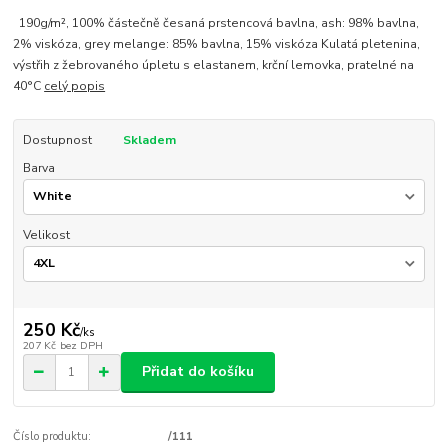
190g/m², 100% částečně česaná prstencová bavlna, ash: 98% bavlna,
2% viskóza, grey melange: 85% bavlna, 15% viskóza Kulatá pletenina,
výstřih z žebrovaného úpletu s elastanem, krční lemovka, pratelné na
40°C
celý popis
Dostupnost
Skladem
Barva
Velikost
250 Kč
/
ks
207 Kč
bez DPH
Přidat do košíku
Číslo produktu:
/111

***

- WHAT YOU SHOULD DO
Every record above should reappear exactly, with the pictures gone.

- SOLVED EXERCISE
190g/m², 100% částečně česaná prstencová bavlna, ash: 98% bavlna,
2% viskóza, grey melange: 85% bavlna, 15% viskóza Kulatá pletenina,
výstřih z žebrovaného úpletu s elastanem, krční lemovka, pratelné na
40°C
celý popis
Dostupnost
Skladem
Barva
Velikost
250 Kč
/
ks
207 Kč
bez DPH
Přidat do košíku
Číslo produktu:
/111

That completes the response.